[Start of section]
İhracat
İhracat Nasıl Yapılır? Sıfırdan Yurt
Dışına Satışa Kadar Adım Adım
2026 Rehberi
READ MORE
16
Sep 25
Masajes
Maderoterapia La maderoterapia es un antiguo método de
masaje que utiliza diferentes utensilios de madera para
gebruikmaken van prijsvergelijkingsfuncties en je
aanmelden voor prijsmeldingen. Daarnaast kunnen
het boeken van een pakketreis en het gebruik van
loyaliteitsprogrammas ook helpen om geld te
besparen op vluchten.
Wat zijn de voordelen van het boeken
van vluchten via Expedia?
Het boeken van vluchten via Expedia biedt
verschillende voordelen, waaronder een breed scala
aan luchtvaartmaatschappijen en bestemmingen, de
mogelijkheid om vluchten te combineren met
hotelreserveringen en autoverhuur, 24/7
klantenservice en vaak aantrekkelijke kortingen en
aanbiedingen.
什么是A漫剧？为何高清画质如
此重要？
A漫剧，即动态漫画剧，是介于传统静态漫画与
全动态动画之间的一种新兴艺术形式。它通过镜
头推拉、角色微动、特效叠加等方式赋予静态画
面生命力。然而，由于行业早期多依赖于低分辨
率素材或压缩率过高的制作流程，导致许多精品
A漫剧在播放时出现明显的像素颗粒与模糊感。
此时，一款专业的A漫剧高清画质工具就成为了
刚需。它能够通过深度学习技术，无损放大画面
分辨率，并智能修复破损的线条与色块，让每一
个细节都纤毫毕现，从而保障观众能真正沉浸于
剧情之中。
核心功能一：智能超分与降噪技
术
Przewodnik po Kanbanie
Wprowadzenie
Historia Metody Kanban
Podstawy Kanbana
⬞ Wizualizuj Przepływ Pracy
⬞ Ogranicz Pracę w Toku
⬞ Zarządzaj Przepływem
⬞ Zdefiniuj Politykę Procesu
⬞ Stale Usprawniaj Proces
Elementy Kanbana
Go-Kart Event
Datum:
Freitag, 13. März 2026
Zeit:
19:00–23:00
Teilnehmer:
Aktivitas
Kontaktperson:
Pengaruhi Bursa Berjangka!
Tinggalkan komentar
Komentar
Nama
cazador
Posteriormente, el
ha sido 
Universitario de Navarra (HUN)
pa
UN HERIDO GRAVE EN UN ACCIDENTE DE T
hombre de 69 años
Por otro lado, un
[End of section]
_WHAT IS NEEDED_. From the records above, state how many lines contain the word "Kanbana", and leave out everything else.

_PROBLEM SOLUTION_. 2